Tarih araştırmacıları Jane Burbank ve Frederick Cooper’ın kaleme aldıkları “İmparatorluklar Tarihi” isimli eserdeki şu tespitlere katılmamak mümkün değildir: “Dünya hâlâ Osmanlı İmparatorluğu’nun baştan savma bir şekilde parçalanmasıyla ortaya çıkan sonuçların cezasını çekmektedir.”
Ortadoğu, Emperyalizm ve Siyonizm’in ortaklaşa ürettiği bu fasit daireden çıkabilmek için sancılı bir süreçten geçmektedir. İslâm Dünyasının bağrında ve mukaddes mekânlarda tezahür eden müessif olaylar, Osmanlı’nın bölgede dört asır boyunca tesis ettiği kalıcı barışın ve medeniyet pratiğinin ne anlam ifade ettiğini bugün daha iyi anlatmaktadır.
Topyekûn Ortadoğu, İslâm’ın/Osmanlı’nın huzur, medeniyet ve barış yüklü iklimini büyük bir hasretle aramaktadır. Dolayısıyla Devlet-i Ali İslâm’ın bu coğrafyada sağladığı, özünü İslâm’dan ve İslâmî tecrübelerden alan barış/medeniyet modelini ve birlikte yaşama tecrübesini tetkik etmek bugün daha fazla önem arz etmektedir.
Dünya Ona Muhtaç!
Dünya barış ve istikrarını temin etmesi, insanlığın aradığı huzur ve refahı sağlaması açısından Osmanlı, alternatif bir model olarak günümüz toplum ve devletlerine hâlâ hayat vaat etmektedir. Dünya ve insanlık, “Osmanlı benzeri” bir devlet ve medeniyete bugün hava gibi su gibi muhtaç! İnsanlık, onun yokluğunu büyük bir hasretle arıyor ve yaşadığı ıstırap ve feryatlarla aslında şu ortak intizarı seslendiriyor: “Neredesin ey Osmanlı!”

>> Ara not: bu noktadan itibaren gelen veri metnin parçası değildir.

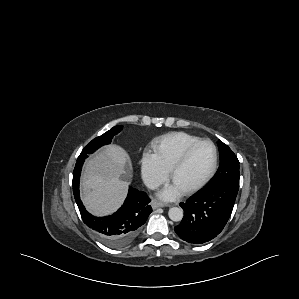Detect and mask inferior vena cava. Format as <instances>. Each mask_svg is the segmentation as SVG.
<instances>
[{
	"mask_svg": "<svg viewBox=\"0 0 299 299\" xmlns=\"http://www.w3.org/2000/svg\"><path fill=\"white\" fill-rule=\"evenodd\" d=\"M145 185L150 189H156L159 187V182L152 179V178H145L144 179Z\"/></svg>",
	"mask_w": 299,
	"mask_h": 299,
	"instance_id": "inferior-vena-cava-1",
	"label": "inferior vena cava"
}]
</instances>
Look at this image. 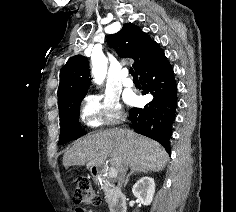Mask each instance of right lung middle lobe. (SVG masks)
<instances>
[{"label":"right lung middle lobe","mask_w":236,"mask_h":212,"mask_svg":"<svg viewBox=\"0 0 236 212\" xmlns=\"http://www.w3.org/2000/svg\"><path fill=\"white\" fill-rule=\"evenodd\" d=\"M84 96L73 100L67 107L60 110L61 131L59 144H65L86 134L81 129L79 120L80 104Z\"/></svg>","instance_id":"1"}]
</instances>
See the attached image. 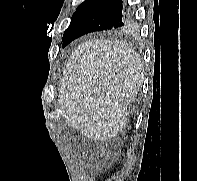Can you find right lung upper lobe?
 Wrapping results in <instances>:
<instances>
[{
  "label": "right lung upper lobe",
  "instance_id": "1",
  "mask_svg": "<svg viewBox=\"0 0 197 181\" xmlns=\"http://www.w3.org/2000/svg\"><path fill=\"white\" fill-rule=\"evenodd\" d=\"M95 1H97V0H86L85 2H83L77 9H79V10H85V9H87L91 4H93ZM126 30V28H119V29H117V31H125Z\"/></svg>",
  "mask_w": 197,
  "mask_h": 181
}]
</instances>
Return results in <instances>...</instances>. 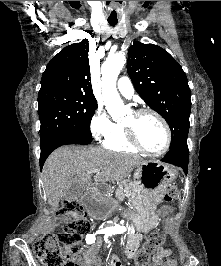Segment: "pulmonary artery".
Listing matches in <instances>:
<instances>
[{
	"label": "pulmonary artery",
	"instance_id": "pulmonary-artery-1",
	"mask_svg": "<svg viewBox=\"0 0 221 266\" xmlns=\"http://www.w3.org/2000/svg\"><path fill=\"white\" fill-rule=\"evenodd\" d=\"M117 89L125 98L128 99L134 94L133 85L130 79L126 76H123L118 80Z\"/></svg>",
	"mask_w": 221,
	"mask_h": 266
}]
</instances>
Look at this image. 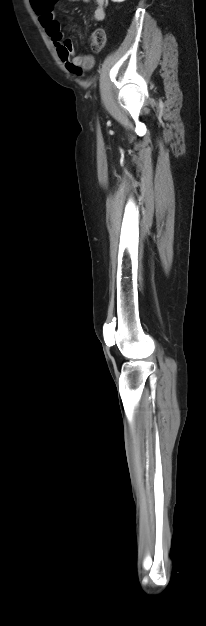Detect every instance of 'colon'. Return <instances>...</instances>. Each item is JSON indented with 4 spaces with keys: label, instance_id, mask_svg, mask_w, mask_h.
Segmentation results:
<instances>
[{
    "label": "colon",
    "instance_id": "colon-1",
    "mask_svg": "<svg viewBox=\"0 0 206 626\" xmlns=\"http://www.w3.org/2000/svg\"><path fill=\"white\" fill-rule=\"evenodd\" d=\"M106 43L105 31L101 28L95 29L90 37V45L94 51H100Z\"/></svg>",
    "mask_w": 206,
    "mask_h": 626
}]
</instances>
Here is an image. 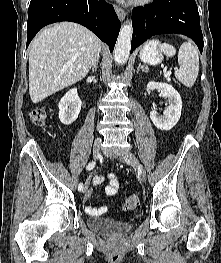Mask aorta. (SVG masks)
<instances>
[{
	"label": "aorta",
	"mask_w": 221,
	"mask_h": 263,
	"mask_svg": "<svg viewBox=\"0 0 221 263\" xmlns=\"http://www.w3.org/2000/svg\"><path fill=\"white\" fill-rule=\"evenodd\" d=\"M132 33V24L126 21L121 27L114 50V59L118 64H123L128 60L131 49Z\"/></svg>",
	"instance_id": "1"
}]
</instances>
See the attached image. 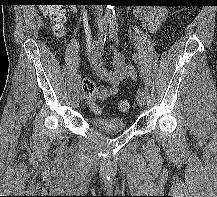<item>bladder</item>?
<instances>
[{
	"label": "bladder",
	"instance_id": "bladder-1",
	"mask_svg": "<svg viewBox=\"0 0 217 197\" xmlns=\"http://www.w3.org/2000/svg\"><path fill=\"white\" fill-rule=\"evenodd\" d=\"M91 124L96 130L106 134H116L126 130L124 120L118 116L109 118L97 117L91 120Z\"/></svg>",
	"mask_w": 217,
	"mask_h": 197
}]
</instances>
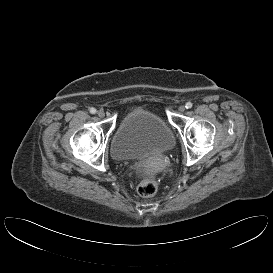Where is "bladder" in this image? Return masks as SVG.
<instances>
[{"label": "bladder", "instance_id": "obj_1", "mask_svg": "<svg viewBox=\"0 0 273 273\" xmlns=\"http://www.w3.org/2000/svg\"><path fill=\"white\" fill-rule=\"evenodd\" d=\"M175 146V136L157 114L136 108L128 111L110 141L111 156L116 161L147 160L167 153Z\"/></svg>", "mask_w": 273, "mask_h": 273}]
</instances>
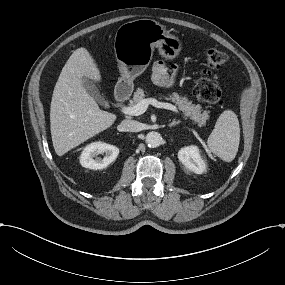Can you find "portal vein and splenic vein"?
Instances as JSON below:
<instances>
[{
	"instance_id": "18ae733b",
	"label": "portal vein and splenic vein",
	"mask_w": 285,
	"mask_h": 285,
	"mask_svg": "<svg viewBox=\"0 0 285 285\" xmlns=\"http://www.w3.org/2000/svg\"><path fill=\"white\" fill-rule=\"evenodd\" d=\"M148 104H152L156 108L168 109L178 115H181L180 110L175 105L159 102L154 99L143 100L134 106H123L119 111L128 116H139L147 110Z\"/></svg>"
}]
</instances>
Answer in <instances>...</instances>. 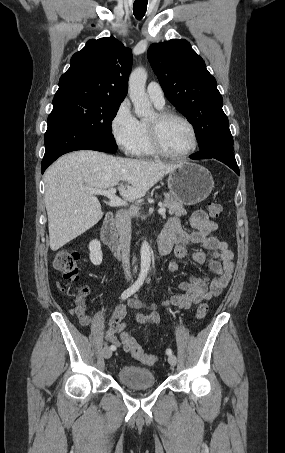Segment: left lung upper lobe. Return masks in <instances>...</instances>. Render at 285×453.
Instances as JSON below:
<instances>
[{
	"mask_svg": "<svg viewBox=\"0 0 285 453\" xmlns=\"http://www.w3.org/2000/svg\"><path fill=\"white\" fill-rule=\"evenodd\" d=\"M148 60L168 100L193 125L200 150L217 144L233 146L216 80L190 43L183 39L154 43Z\"/></svg>",
	"mask_w": 285,
	"mask_h": 453,
	"instance_id": "5c2ea615",
	"label": "left lung upper lobe"
}]
</instances>
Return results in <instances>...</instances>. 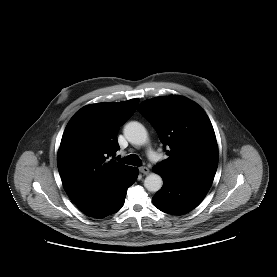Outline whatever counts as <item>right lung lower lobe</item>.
<instances>
[{"label":"right lung lower lobe","instance_id":"98d812e1","mask_svg":"<svg viewBox=\"0 0 277 277\" xmlns=\"http://www.w3.org/2000/svg\"><path fill=\"white\" fill-rule=\"evenodd\" d=\"M138 169L131 167L93 200L77 205L87 216L103 218L118 211L125 200L126 191L137 179Z\"/></svg>","mask_w":277,"mask_h":277}]
</instances>
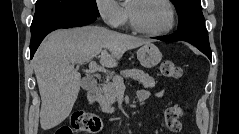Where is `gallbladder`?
Masks as SVG:
<instances>
[{"label":"gallbladder","mask_w":239,"mask_h":134,"mask_svg":"<svg viewBox=\"0 0 239 134\" xmlns=\"http://www.w3.org/2000/svg\"><path fill=\"white\" fill-rule=\"evenodd\" d=\"M94 84H95V82L92 81V80H90V79H88V78H85V79H83V81H82V87H83L85 90H88V89L92 88Z\"/></svg>","instance_id":"bac80fb5"}]
</instances>
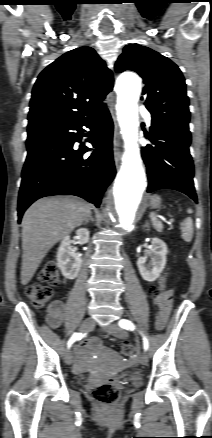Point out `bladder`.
Instances as JSON below:
<instances>
[{"instance_id":"1","label":"bladder","mask_w":212,"mask_h":438,"mask_svg":"<svg viewBox=\"0 0 212 438\" xmlns=\"http://www.w3.org/2000/svg\"><path fill=\"white\" fill-rule=\"evenodd\" d=\"M124 377H125V379H127V380L129 381V383L132 384V385H139V383H140L139 378H138L135 374H133V373H126V374L124 375Z\"/></svg>"}]
</instances>
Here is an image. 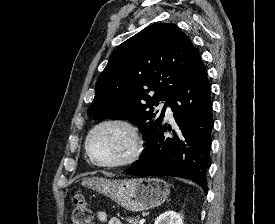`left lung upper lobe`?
<instances>
[{"instance_id":"left-lung-upper-lobe-1","label":"left lung upper lobe","mask_w":275,"mask_h":224,"mask_svg":"<svg viewBox=\"0 0 275 224\" xmlns=\"http://www.w3.org/2000/svg\"><path fill=\"white\" fill-rule=\"evenodd\" d=\"M203 67L197 49L176 25L153 24L112 53L96 83L87 115L129 120L146 140L162 123L171 96ZM154 91L150 96L149 92ZM166 101L160 115L153 106Z\"/></svg>"}]
</instances>
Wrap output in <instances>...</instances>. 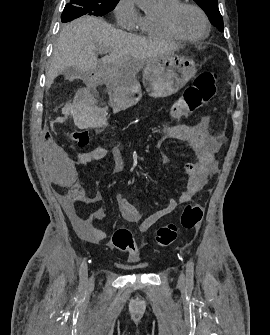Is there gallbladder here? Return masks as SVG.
I'll return each mask as SVG.
<instances>
[{
    "label": "gallbladder",
    "mask_w": 270,
    "mask_h": 335,
    "mask_svg": "<svg viewBox=\"0 0 270 335\" xmlns=\"http://www.w3.org/2000/svg\"><path fill=\"white\" fill-rule=\"evenodd\" d=\"M63 74L65 76V80H70V82H73V80H84V78H87V74H85V72H79V70H76L73 66L65 68V70H63Z\"/></svg>",
    "instance_id": "gallbladder-1"
}]
</instances>
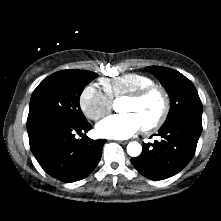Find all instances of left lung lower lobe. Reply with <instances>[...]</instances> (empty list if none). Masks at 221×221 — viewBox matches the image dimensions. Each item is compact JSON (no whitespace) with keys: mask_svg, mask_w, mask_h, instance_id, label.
I'll return each mask as SVG.
<instances>
[{"mask_svg":"<svg viewBox=\"0 0 221 221\" xmlns=\"http://www.w3.org/2000/svg\"><path fill=\"white\" fill-rule=\"evenodd\" d=\"M202 132V117L183 115L158 131L162 140L143 145L133 166L151 180H163L180 172L193 158Z\"/></svg>","mask_w":221,"mask_h":221,"instance_id":"0a47b994","label":"left lung lower lobe"}]
</instances>
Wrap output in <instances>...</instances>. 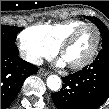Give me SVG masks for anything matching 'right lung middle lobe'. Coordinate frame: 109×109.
<instances>
[{
  "instance_id": "1",
  "label": "right lung middle lobe",
  "mask_w": 109,
  "mask_h": 109,
  "mask_svg": "<svg viewBox=\"0 0 109 109\" xmlns=\"http://www.w3.org/2000/svg\"><path fill=\"white\" fill-rule=\"evenodd\" d=\"M23 28H18L14 26L1 25V41L4 43L15 45L17 33Z\"/></svg>"
}]
</instances>
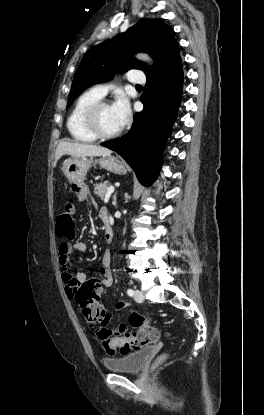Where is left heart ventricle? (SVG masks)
Segmentation results:
<instances>
[{
    "label": "left heart ventricle",
    "mask_w": 264,
    "mask_h": 415,
    "mask_svg": "<svg viewBox=\"0 0 264 415\" xmlns=\"http://www.w3.org/2000/svg\"><path fill=\"white\" fill-rule=\"evenodd\" d=\"M98 121L101 131L105 134L116 132L121 127L111 105H106L100 110Z\"/></svg>",
    "instance_id": "left-heart-ventricle-1"
}]
</instances>
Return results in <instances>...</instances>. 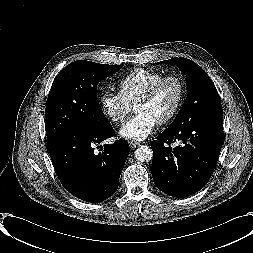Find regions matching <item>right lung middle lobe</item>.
<instances>
[{
	"mask_svg": "<svg viewBox=\"0 0 253 253\" xmlns=\"http://www.w3.org/2000/svg\"><path fill=\"white\" fill-rule=\"evenodd\" d=\"M122 67L78 60L60 71L46 103L48 147L76 128L109 123L97 99V85Z\"/></svg>",
	"mask_w": 253,
	"mask_h": 253,
	"instance_id": "right-lung-middle-lobe-1",
	"label": "right lung middle lobe"
}]
</instances>
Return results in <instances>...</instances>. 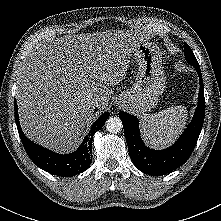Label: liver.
Masks as SVG:
<instances>
[{
    "label": "liver",
    "instance_id": "1",
    "mask_svg": "<svg viewBox=\"0 0 221 221\" xmlns=\"http://www.w3.org/2000/svg\"><path fill=\"white\" fill-rule=\"evenodd\" d=\"M147 36L130 30L64 35L39 44L17 78L16 99L25 135L59 153L72 151L92 117V100L105 110L112 86Z\"/></svg>",
    "mask_w": 221,
    "mask_h": 221
}]
</instances>
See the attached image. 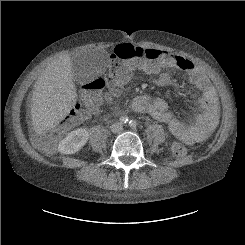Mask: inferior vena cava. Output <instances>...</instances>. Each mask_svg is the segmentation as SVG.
I'll list each match as a JSON object with an SVG mask.
<instances>
[{
	"label": "inferior vena cava",
	"mask_w": 245,
	"mask_h": 245,
	"mask_svg": "<svg viewBox=\"0 0 245 245\" xmlns=\"http://www.w3.org/2000/svg\"><path fill=\"white\" fill-rule=\"evenodd\" d=\"M123 130V125L121 123H114L111 126V131L113 133H121Z\"/></svg>",
	"instance_id": "1"
}]
</instances>
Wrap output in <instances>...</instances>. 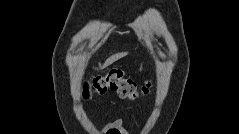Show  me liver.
Masks as SVG:
<instances>
[{"mask_svg": "<svg viewBox=\"0 0 239 134\" xmlns=\"http://www.w3.org/2000/svg\"><path fill=\"white\" fill-rule=\"evenodd\" d=\"M126 54H127L126 52H124V53L122 52V53H117V54H115V55H112L111 57H109V58L105 61V63H104L102 66H100V68L103 69V68H105V67L111 65L113 62H115V61H117L118 59L124 57Z\"/></svg>", "mask_w": 239, "mask_h": 134, "instance_id": "liver-1", "label": "liver"}]
</instances>
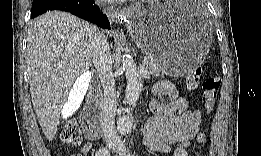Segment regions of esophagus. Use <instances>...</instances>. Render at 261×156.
<instances>
[{"mask_svg": "<svg viewBox=\"0 0 261 156\" xmlns=\"http://www.w3.org/2000/svg\"><path fill=\"white\" fill-rule=\"evenodd\" d=\"M108 15L113 21H121L124 16V10L115 8V9L109 10Z\"/></svg>", "mask_w": 261, "mask_h": 156, "instance_id": "1", "label": "esophagus"}]
</instances>
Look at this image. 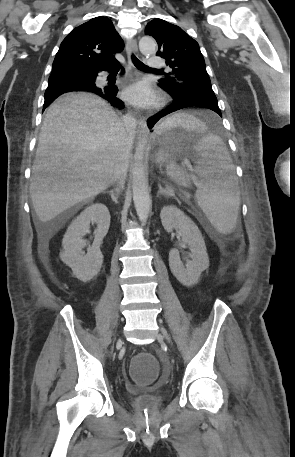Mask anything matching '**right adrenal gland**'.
<instances>
[{
  "label": "right adrenal gland",
  "mask_w": 295,
  "mask_h": 457,
  "mask_svg": "<svg viewBox=\"0 0 295 457\" xmlns=\"http://www.w3.org/2000/svg\"><path fill=\"white\" fill-rule=\"evenodd\" d=\"M107 194H109L111 196V199L112 201H114L115 204H118V196H119V188H116L114 190H111V191H107L105 192Z\"/></svg>",
  "instance_id": "2a0ac1e0"
}]
</instances>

Hulâsa, özünde İslâm’ın insanlığa vaat ettiği, âlemşümul sulh ve selameti mükemmelen temsil ve tatbik eden Osmanlı benzeri bir nizam ve medeniyet, tüm dünyanın on yıllardır hasretini çektiği barış ve istikrarın yegâne reçetesi olacaktır. (Geniş bilgi için bkz. İsmail Çolak, Dünya Osmanlı’ya Hasret, Mavi Yayıncılık, İstanbul, 2014, 4. Bölüm.)